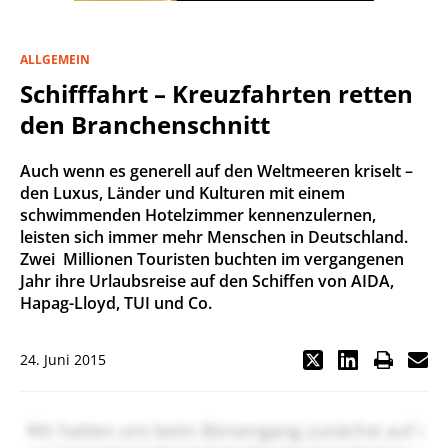
ALLGEMEIN
Schifffahrt – Kreuzfahrten retten
den Branchenschnitt
Auch wenn es generell auf den Weltmeeren kriselt –
den Luxus, Länder und Kulturen mit einem
schwimmenden Hotelzimmer kennenzulernen,
leisten sich immer mehr Menschen in Deutschland.
Zwei Millionen Touristen buchten im vergangenen
Jahr ihre Urlaubsreise auf den Schiffen von AIDA,
Hapag-Lloyd, TUI und Co.
24. Juni 2015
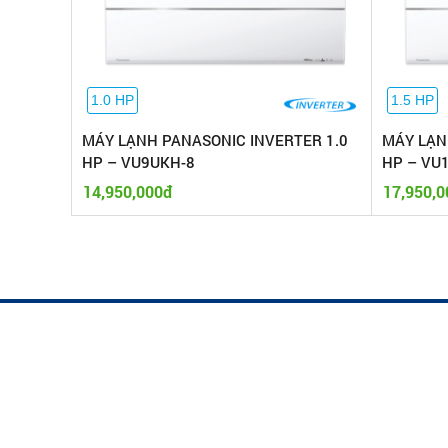
1.0 HP
1.5 HP
MÁY LẠNH PANASONIC INVERTER 1.0
MÁY LẠNH
HP – VU9UKH-8
HP – VU
14,950,000đ
17,950,0
CÔNG TY TNHH ĐIỀU HÒA KHÔNG KHÍ TH
ĐỨC
Địa chỉ: 69/44 Trương Đình Hội, Phường Phú Định, Tp Hồ 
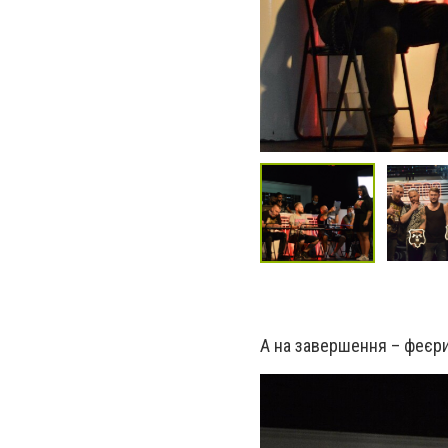
А на завершення – феєри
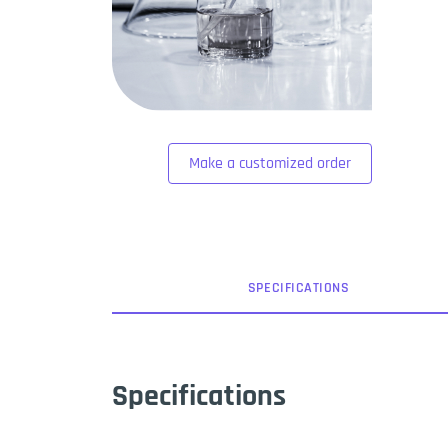
Make a customized order
SPEC
IFICATION
S
Specifications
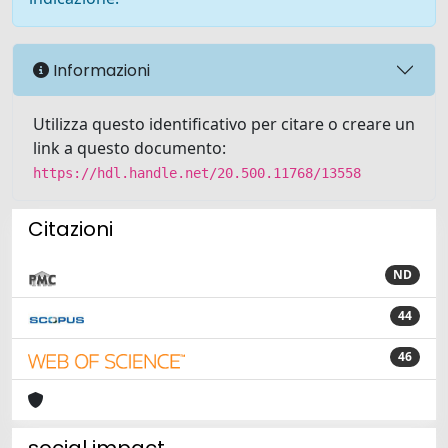
Informazioni
Utilizza questo identificativo per citare o creare un
link a questo documento:
https://hdl.handle.net/20.500.11768/13558
Citazioni
ND
44
46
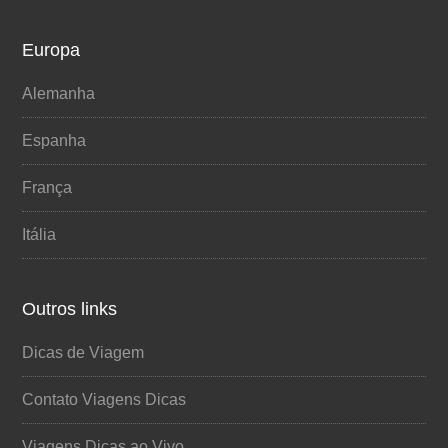
Europa
Alemanha
Espanha
França
Itália
Outros links
Dicas de Viagem
Contato Viagens Dicas
Viagens Dicas ao Vivo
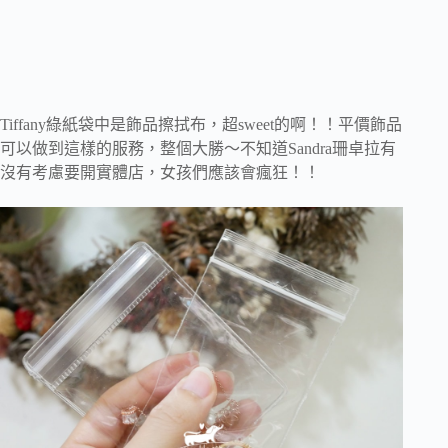
Tiffany綠紙袋中是飾品擦拭布，超sweet的啊！！平價飾品
可以做到這樣的服務，整個大勝～不知道Sandra珊卓拉有
沒有考慮要開實體店，女孩們應該會瘋狂！！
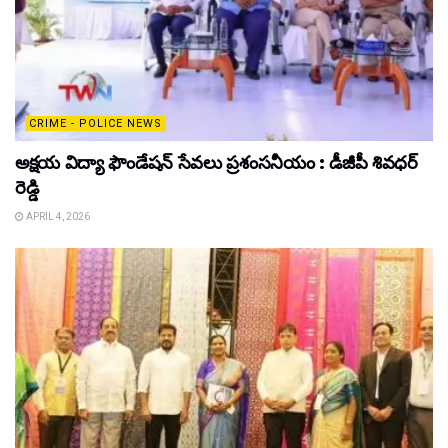
CRIME - POLICE NEWS
అక్షయ విద్యా ఫౌండేషన్ సేవలు ప్రశంసనీయం : డీజీపీ శివధర్
రెడ్డి
APRIL 4, 2026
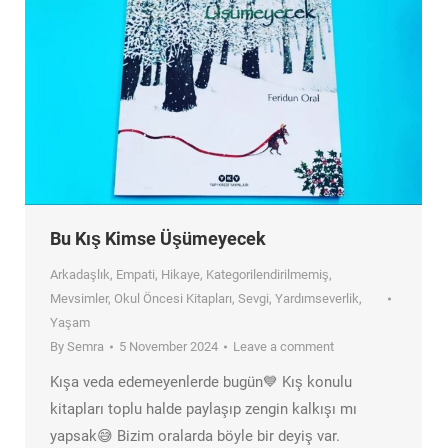
Bu Kış Kimse Üşümeyecek
Arkadaşlık
,
Empati
,
Hikaye
,
Kategorilendirilmemiş
,
Mevsimler
,
Okul Öncesi Kitapları
,
Sevgi
,
Yardımseverlik
,
Yaşam
By
Semra
5 November 2024
Leave a comment
Kışa veda edemeyenlerde bugün💙 Kış konulu
kitapları toplu halde paylaşıp zengin kalkışı mı
yapsak😅 Bizim oralarda böyle bir deyiş var.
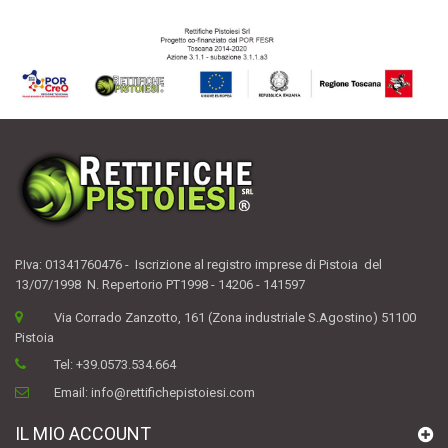
P.Iva: 01341760476 - Iscrizione al registro imprese di Pistoia del
13/07/1998 N. Repertorio PT1998 - 14206 - 141597
Via Corrado Zanzotto, 161 (Zona industriale S.Agostino) 51100
Pistoia
Tel:
+39.0573.534.664
Email:
info@rettifichepistoiesi.com
IL MIO ACCOUNT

#####

Exercise details | Leave every image out, and retype the material exactly.

Result |
ALLGEMEIN
Schifffahrt – Kreuzfahrten retten
den Branchenschnitt
Auch wenn es generell auf den Weltmeeren kriselt –
den Luxus, Länder und Kulturen mit einem
schwimmenden Hotelzimmer kennenzulernen,
leisten sich immer mehr Menschen in Deutschland.
Zwei Millionen Touristen buchten im vergangenen
Jahr ihre Urlaubsreise auf den Schiffen von AIDA,
Hapag-Lloyd, TUI und Co.
24. Juni 2015
1.0 HP
1.5 HP
MÁY LẠNH PANASONIC INVERTER 1.0
MÁY LẠNH
HP – VU9UKH-8
HP – VU
14,950,000đ
17,950,0
CÔNG TY TNHH ĐIỀU HÒA KHÔNG KHÍ TH
ĐỨC
Địa chỉ: 69/44 Trương Đình Hội, Phường Phú Định, Tp Hồ 
А на завершення – феєри
Make a customized order
SPEC
IFICATION
S
Specifications
Informazioni
Utilizza questo identificativo per citare o creare un
link a questo documento:
https://hdl.handle.net/20.500.11768/13558
Citazioni
ND
44
46
Europa
Alemanha
Espanha
França
Itália
Outros links
Dicas de Viagem
Contato Viagens Dicas
Viagens Dicas ao Vivo
Tiffany綠紙袋中是飾品擦拭布，超sweet的啊！！平價飾品
可以做到這樣的服務，整個大勝～不知道Sandra珊卓拉有
沒有考慮要開實體店，女孩們應該會瘋狂！！
CRIME - POLICE NEWS
అక్షయ విద్యా ఫౌండేషన్ సేవలు ప్రశంసనీయం : డీజీపీ శివధర్
రెడ్డి
APRIL 4, 2026
Bu Kış Kimse Üşümeyecek
Arkadaşlık
,
Empati
,
Hikaye
,
Kategorilendirilmemiş
,
Mevsimler
,
Okul Öncesi Kitapları
,
Sevgi
,
Yardımseverlik
,
Yaşam
By
Semra
5 November 2024
Leave a comment
Kışa veda edemeyenlerde bugün💙 Kış konulu
kitapları toplu halde paylaşıp zengin kalkışı mı
yapsak😅 Bizim oralarda böyle bir deyiş var.
P.Iva: 01341760476 - Iscrizione al registro imprese di Pistoia del
13/07/1998 N. Repertorio PT1998 - 14206 - 141597
Via Corrado Zanzotto, 161 (Zona industriale S.Agostino) 51100
Pistoia
Tel:
+39.0573.534.664
Email:
info@rettifichepistoiesi.com
IL MIO ACCOUNT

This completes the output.